我有许多包含数据的文本数据文件。每个都包含一个标题(行数不定),因此一个开头:
machine: A, 6X
algorithm: AAA_15.6.03
add on: Open Field - 00
.
.
.
column legend: Field Size [mm]
row legend: Offaxis distance [mm]
data legend: Relative dose [%]
然后将有一个描述前面的数据块,下一行(30.0、40.0等是每个度量的字段大小,并用作列标题):
Curves at depth [mm]: 15.000
, 30.0, 40.0, 50.0, 60.0, 80.0, 100.0, 120.0, 150.0, 200.0, 250.0, 300.0, 350.0, 400.0
-0.000, 100.003, 99.986, 99.967, 99.831, 99.961, 100.030, 100.142, 99.988, 99.984, 99.864, 99.810, 99.704, 99.660
2.253, , , , , , , , , 100.007, , , ,
2.278, , , , , , , , , , , 99.831, ,
2.283, , , , , , , 100.155, , , , , ,
2.324, , , , , 99.969, , , , , , , ,
2.333, , , , , , 100.055, , , , , , ,
然后将继续处理下一个数据块:
Curves at depth [mm]: 50.000
, 30.0, 40.0, 50.0, 60.0, 80.0, 100.0, 120.0, 150.0, 200.0, 250.0, 300.0, 350.0, 400.0
-0.000, 81.892, 83.400, 83.239, 84.356, 85.458, 85.714, 86.253, 86.542, 87.198, 87.287, 87.895, 87.871, 87.980
2.253, , , 83.240, , , , , , , , , ,
2.278, , , , , , , 86.262, , , , , ,
2.282, , 83.387, , , , , , , , , , ,
2.294, , , , , , , , , , , , , 87.996
此刻,我正在手动将每个数据块复制到一个单独的文件中,然后使用pandas read_csv函数,但是我想知道是否有一种更优雅的分割文件的方法。
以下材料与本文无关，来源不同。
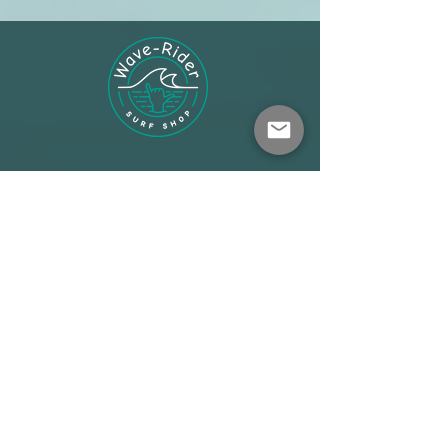
Shop
About
Terms
Warehouse: Athens
Demo Center: Artemida
info@wave-rider.gr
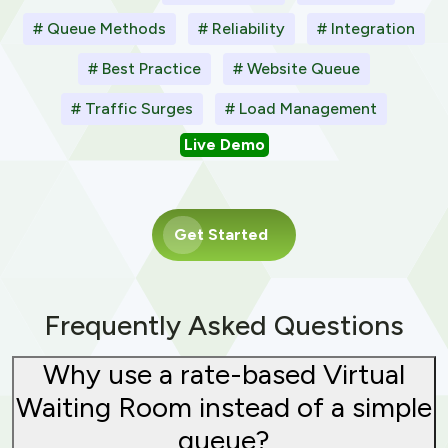
# Queue Methods
# Reliability
# Integration
# Best Practice
# Website Queue
# Traffic Surges
# Load Management
Live Demo
Get Started
Frequently Asked Questions
Why use a rate-based Virtual
Waiting Room instead of a simple
queue?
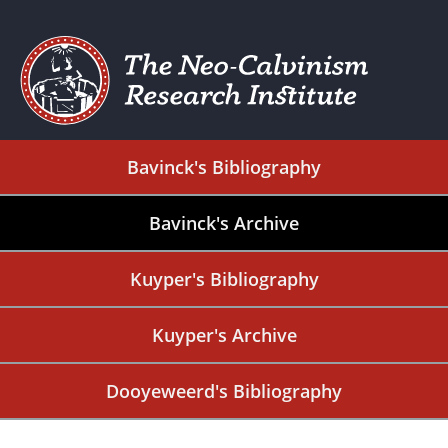
Bavinck's Bibliography
Bavinck's Archive
Kuyper's Bibliography
Kuyper's Archive
Dooyeweerd's Bibliography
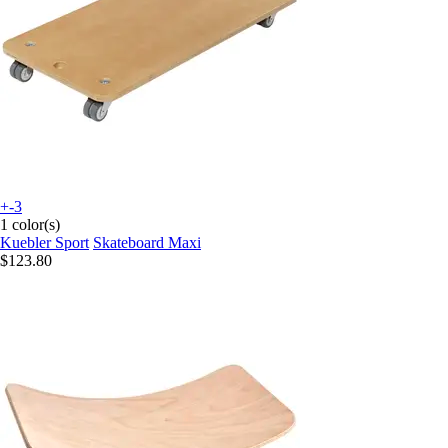
+-3
1 color(s)
Kuebler Sport
Skateboard Maxi
$123.80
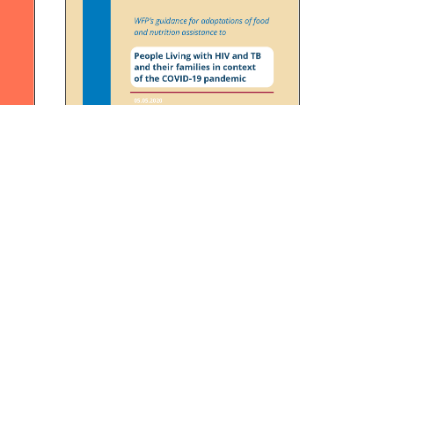
 HIV
Operational guidance for
OVID-
adaptations of food and
nutrition assistance to people
living with HIV and TB and their
families in context of the
COVID-19 pandemic
READ
DOWNLOAD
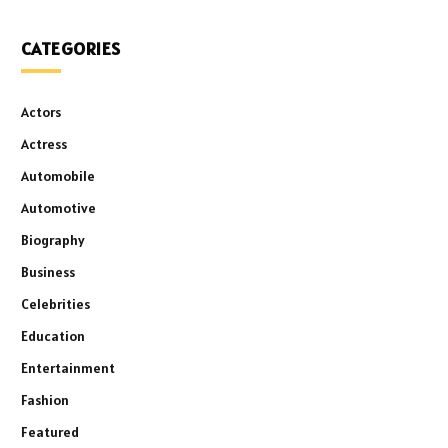
CATEGORIES
Actors
Actress
Automobile
Automotive
Biography
Business
Celebrities
Education
Entertainment
Fashion
Featured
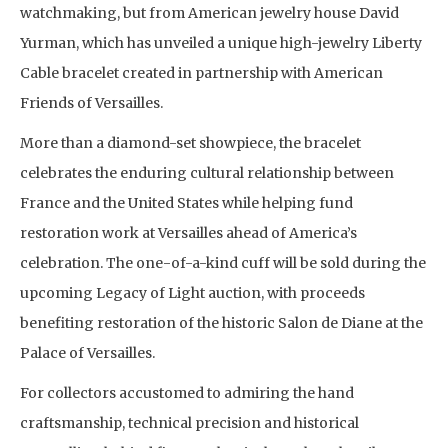
watchmaking, but from American jewelry house David
Yurman, which has unveiled a unique high-jewelry Liberty
Cable bracelet created in partnership with American
Friends of Versailles.
More than a diamond-set showpiece, the bracelet
celebrates the enduring cultural relationship between
France and the United States while helping fund
restoration work at Versailles ahead of America’s
celebration. The one-of-a-kind cuff will be sold during the
upcoming Legacy of Light auction, with proceeds
benefiting restoration of the historic Salon de Diane at the
Palace of Versailles.
For collectors accustomed to admiring the hand
craftsmanship, technical precision and historical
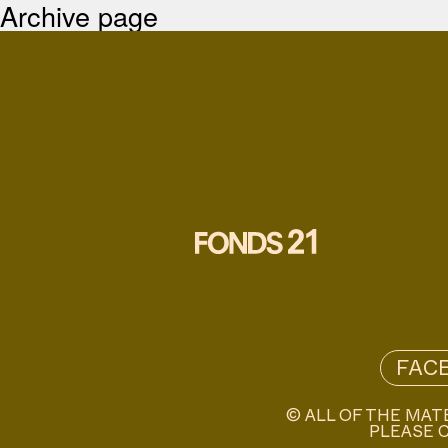
Archive page
FAC
© ALL OF THE MAT
PLEASE C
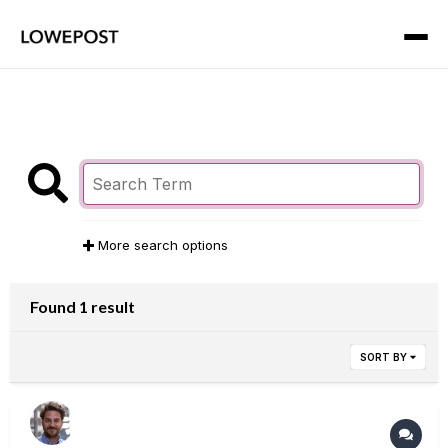
More search options
Found 1 result
SORT BY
我编写了一个函数,该函数可以为我提供每个块的起始行号以及获取该块的深度:
def datasetinfo(file):
datasets = 0
ifile = open(file, 'r')
lines = ifile.readlines()
datasets = 0
lineNumber = 0
BeginLine=[]; Depth=[]
for line in lines:
line = line.replace('\t', ',') # replaces all the tabs with commas
line = line.rstrip('\r\n') # strips any control characters from the end of the line
if ("Curves at depth [mm]" in line):
BeginLine.append(lineNumber)
Depth.append(line.split(':')[1])
datasets = datasets+1
lineNumber = lineNumber + 1
return BeginLine, Depth
但是我不确定下一步要去哪里。我想将文件拆分为多个名称为“ Depth_15”,“ Depth_50”等的数据集。